*Work instruction*: Please print, exactly, only the lines in the entries below from the line that has "repeatedly filed complaints" through the line that has "Food Arts also". Pictures don't go in.

Source records
——————

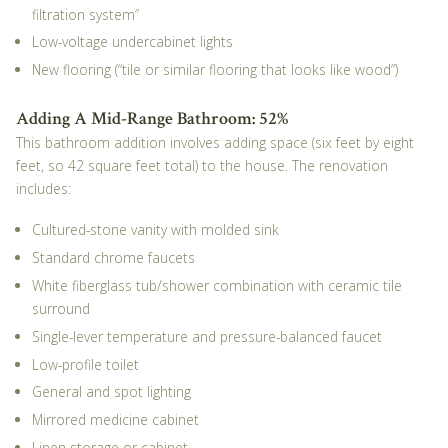
filtration system”
Low-voltage undercabinet lights
New flooring (“tile or similar flooring that looks like wood”)
Adding A Mid-Range Bathroom: 52%
This bathroom addition involves adding space (six feet by eight
feet, so 42 square feet total) to the house. The renovation
includes:
Cultured-stone vanity with molded sink
Standard chrome faucets
White fiberglass tub/shower combination with ceramic tile
surround
Single-lever temperature and pressure-balanced faucet
Low-profile toilet
General and spot lighting
Mirrored medicine cabinet
Linen storage or cabinet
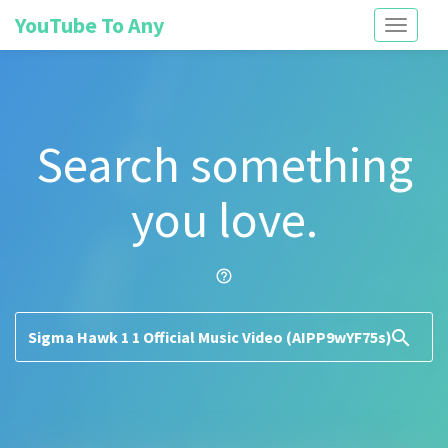
YouTube To Any
Toggle
navigati
Search something
you love.
help_outline
search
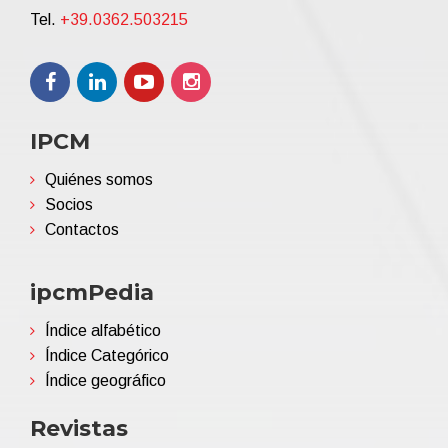
Tel.
+39.0362.503215
IPCM
Quiénes somos
Socios
Contactos
ipcmPedia
Índice alfabético
Índice Categórico
Índice geográfico
Revistas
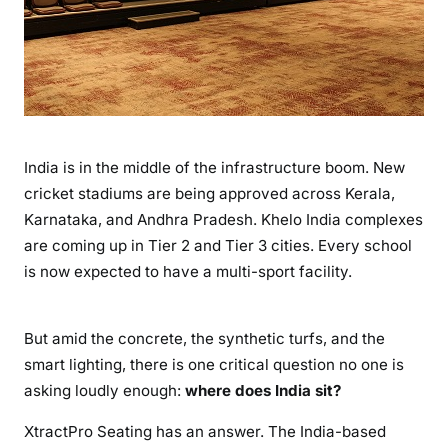
India is in the middle of the infrastructure boom. New
cricket stadiums are being approved across Kerala,
Karnataka, and Andhra Pradesh. Khelo India complexes
are coming up in Tier 2 and Tier 3 cities. Every school
is now expected to have a multi-sport facility.
But amid the concrete, the synthetic turfs, and the
smart lighting, there is one critical question no one is
asking loudly enough:
where does India sit?
XtractPro Seating has an answer. The India-based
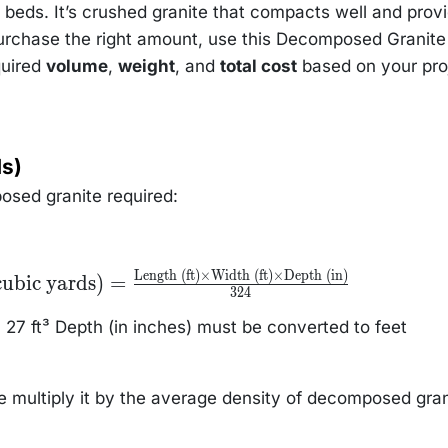
beds. It’s crushed granite that compacts well and prov
purchase the right amount, use this Decomposed Granite
quired
volume
,
weight
, and
total cost
based on your pro
ds)
osed granite required:
Length (ft)
×
Width (ft)
×
Depth (in)
e
ubic yards)
=
 =
324
ngth
27 ft³ Depth (in inches) must be converted to feet
t)}
epth
multiply it by the average density of decomposed gran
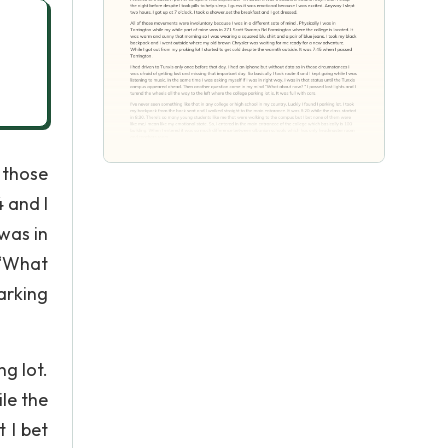
 those
4 and I
 was in
 “What
arking
ng lot.
le the
 I bet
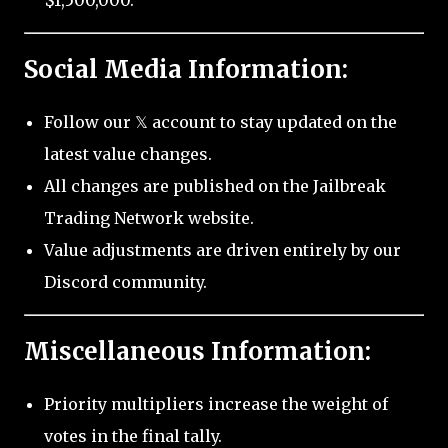
$1,500,000.
Social Media Information:
Follow our 𝕏 account to stay updated on the
latest value changes.
All changes are published on the Jailbreak
Trading Network website.
Value adjustments are driven entirely by our
Discord community.
Miscellaneous Information:
Priority multipliers increase the weight of
votes in the final tally.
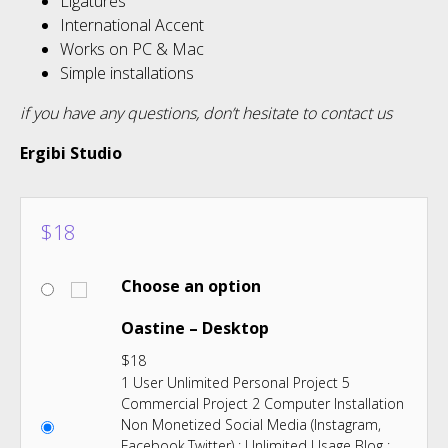
Ligatures
International Accent
Works on PC & Mac
Simple installations
if you have any questions, don’t hesitate to contact us
Ergibi Studio
$
18
Choose an option
Oastine – Desktop
$
18
1 User Unlimited Personal Project 5
Commercial Project 2 Computer Installation
Non Monetized Social Media (Instagram,
Facebook,Twitter) : Unlimited Usage Blog :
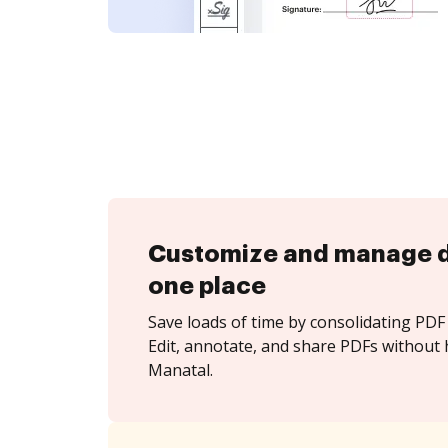
Customize and manage 
one place
Save loads of time by consolidating PDF 
Edit, annotate, and share PDFs without 
Manatal.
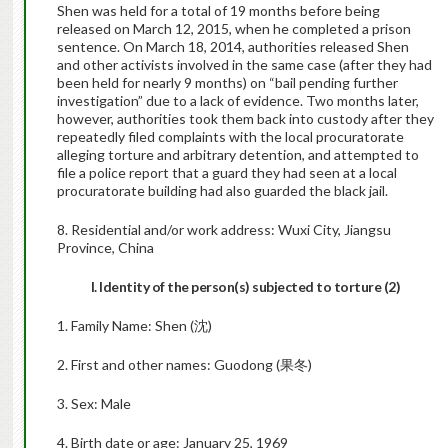
Shen was held for a total of 19 months before being
released on March 12, 2015, when he completed a prison
sentence. On March 18, 2014, authorities released Shen
and other activists involved in the same case (after they had
been held for nearly 9 months) on “bail pending further
investigation” due to a lack of evidence. Two months later,
however, authorities took them back into custody after they
repeatedly filed complaints with the local procuratorate
alleging torture and arbitrary detention, and attempted to
file a police report that a guard they had seen at a local
procuratorate building had also guarded the black jail.
8. Residential and/or work address: Wuxi City, Jiangsu
Province, China
I. Identity of the person(s) subjected to torture (2)
1. Family Name: Shen (沈)
2. First and other names: Guodong (果冬)
3. Sex: Male
4. Birth date or age: January 25, 1969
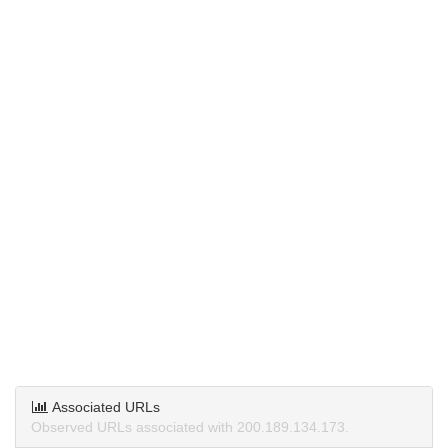
Associated URLs
Observed URLs associated with 200.189.134.173.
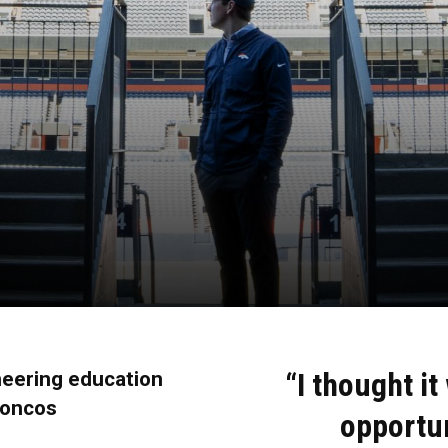
“I thought it
neering education
roncos
opportu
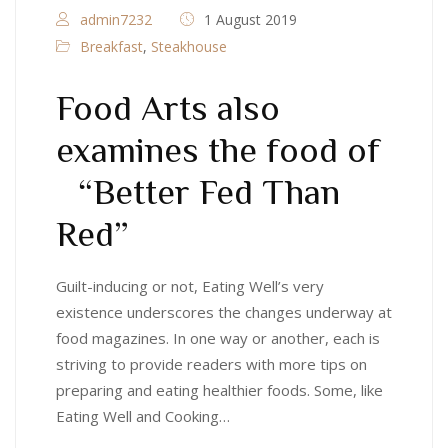
admin7232
1 August 2019
Breakfast
,
Steakhouse
Food Arts also
examines the food of
“Better Fed Than
Red”
Guilt-inducing or not, Eating Well’s very
existence underscores the changes underway at
food magazines. In one way or another, each is
striving to provide readers with more tips on
preparing and eating healthier foods. Some, like
Eating Well and Cooking…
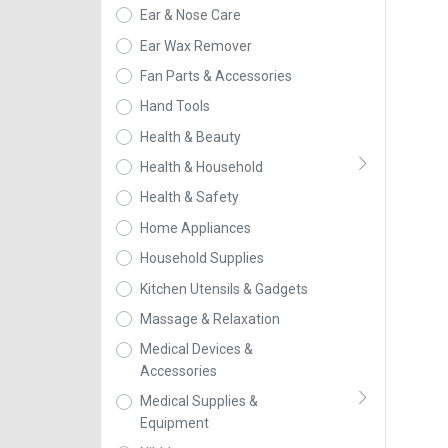
Ear & Nose Care
Ear Wax Remover
Fan Parts & Accessories
Hand Tools
Health & Beauty
Health & Household
Health & Safety
Home Appliances
Household Supplies
Kitchen Utensils & Gadgets
Massage & Relaxation
Medical Devices &
Accessories
Medical Supplies &
Equipment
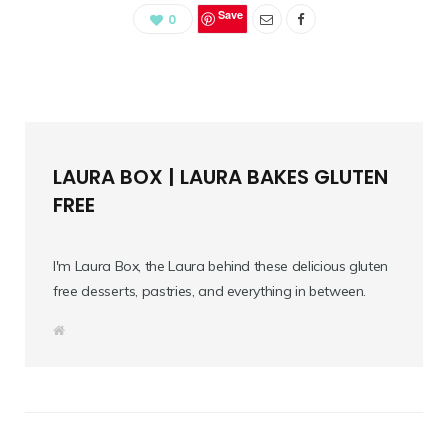
Save
0
LAURA BOX | LAURA BAKES GLUTEN
FREE
I'm Laura Box, the Laura behind these delicious gluten
free desserts, pastries, and everything in between.
W
e
b
s
i
t
e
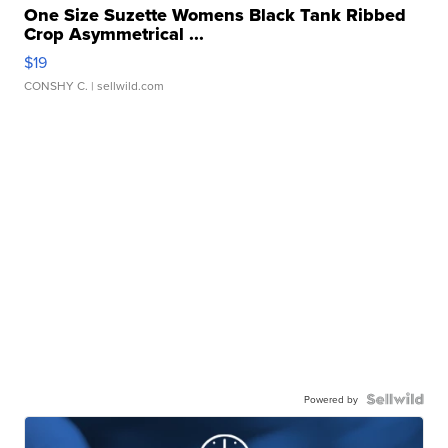
One Size Suzette Womens Black Tank Ribbed
Crop Asymmetrical ...
$19
CONSHY C.
| sellwild.com
Powered by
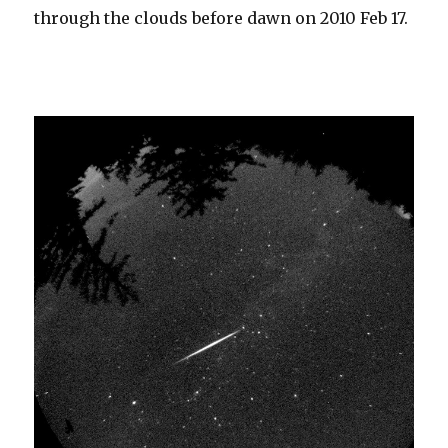
through the clouds before dawn on 2010 Feb 17.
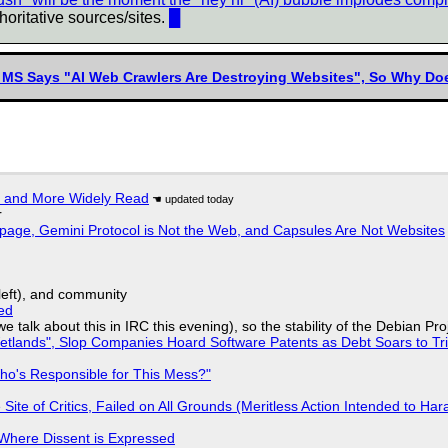
horitative sources/sites.
█
 MS Says "AI Web Crawlers Are Destroying Websites", So Why Doe
r and More Widely Read
r
page, Gemini Protocol is Not the Web, and Capsules Are Not Websites
yleft), and community
ed
we talk about this in IRC this evening), so the stability of the Debian Pro
lands", Slop Companies Hoard Software Patents as Debt Soars to Tril
ho's Responsible for This Mess?"
ite of Critics, Failed on All Grounds (Meritless Action Intended to Hara
s Where Dissent is Expressed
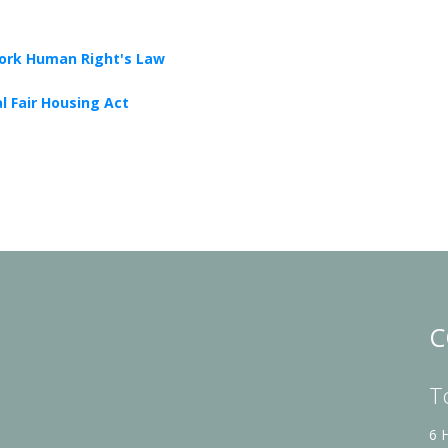
ork Human Right's Law
l Fair Housing Act
C
T
6 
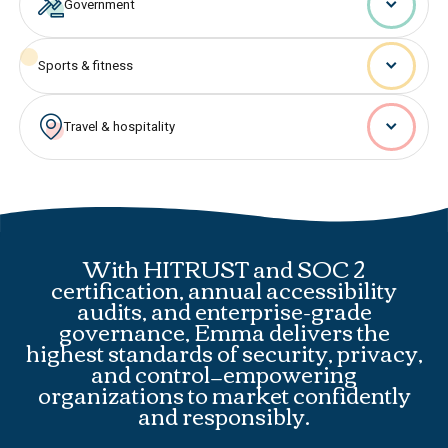
Government
Sports & fitness
Travel & hospitality
With HITRUST and SOC 2
certification, annual accessibility
audits, and enterprise-grade
governance, Emma delivers the
highest standards of security, privacy,
and control—empowering
organizations to market confidently
and responsibly.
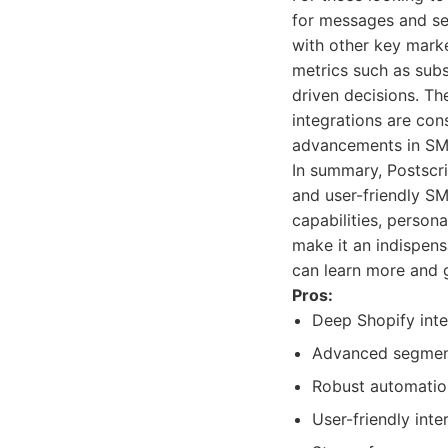
for messages and se
with other key marke
metrics such as sub
driven decisions. T
integrations are con
advancements in SM
In summary, Postscri
and user-friendly S
capabilities, perso
make it an indispens
can learn more and ge
Pros:
Deep Shopify inte
Advanced segment
Robust automatio
User-friendly in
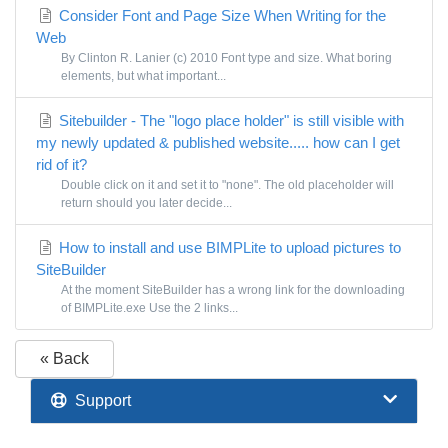
Consider Font and Page Size When Writing for the
Web
By Clinton R. Lanier (c) 2010 Font type and size. What boring
elements, but what important...
Sitebuilder - The "logo place holder" is still visible with
my newly updated & published website..... how can I get
rid of it?
Double click on it and set it to "none". The old placeholder will
return should you later decide...
How to install and use BIMPLite to upload pictures to
SiteBuilder
At the moment SiteBuilder has a wrong link for the downloading
of BIMPLite.exe Use the 2 links...
« Back
Support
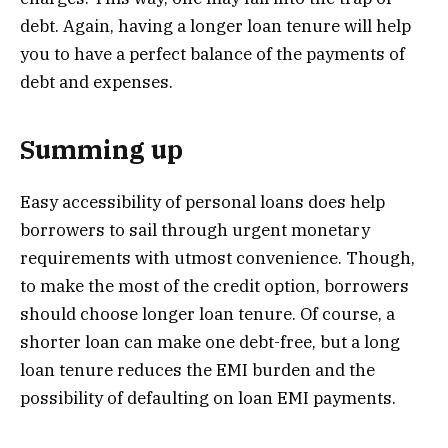
debt. Again, having a longer loan tenure will help
you to have a perfect balance of the payments of
debt and expenses.
Summing up
Easy accessibility of personal loans does help
borrowers to sail through urgent monetary
requirements with utmost convenience. Though,
to make the most of the credit option, borrowers
should choose longer loan tenure. Of course, a
shorter loan can make one debt-free, but a long
loan tenure reduces the EMI burden and the
possibility of defaulting on loan EMI payments.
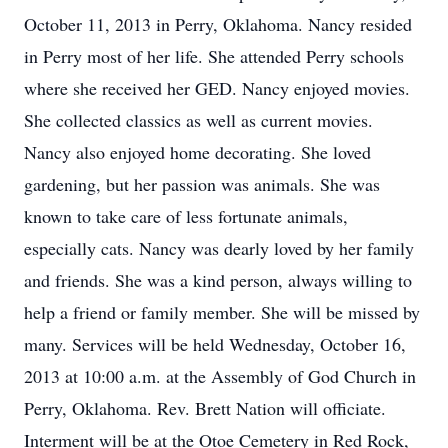
October 11, 2013 in Perry, Oklahoma. Nancy resided
in Perry most of her life. She attended Perry schools
where she received her GED. Nancy enjoyed movies.
She collected classics as well as current movies.
Nancy also enjoyed home decorating. She loved
gardening, but her passion was animals. She was
known to take care of less fortunate animals,
especially cats. Nancy was dearly loved by her family
and friends. She was a kind person, always willing to
help a friend or family member. She will be missed by
many. Services will be held Wednesday, October 16,
2013 at 10:00 a.m. at the Assembly of God Church in
Perry, Oklahoma. Rev. Brett Nation will officiate.
Interment will be at the Otoe Cemetery in Red Rock,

——————

*Completed exercise*:
repeatedly filed complaints with the local procuratorate
alleging torture and arbitrary detention, and attempted to
file a police report that a guard they had seen at a local
procuratorate building had also guarded the black jail.
8. Residential and/or work address: Wuxi City, Jiangsu
Province, China
I. Identity of the person(s) subjected to torture (2)
1. Family Name: Shen (沈)
2. First and other names: Guodong (果冬)
3. Sex: Male
4. Birth date or age: January 25, 1969
Associated URLs
Observed URLs associated with 200.189.134.173.
“I thought it
neering education
roncos
opportu
admin7232
1 August 2019
Breakfast
,
Steakhouse
Food Arts also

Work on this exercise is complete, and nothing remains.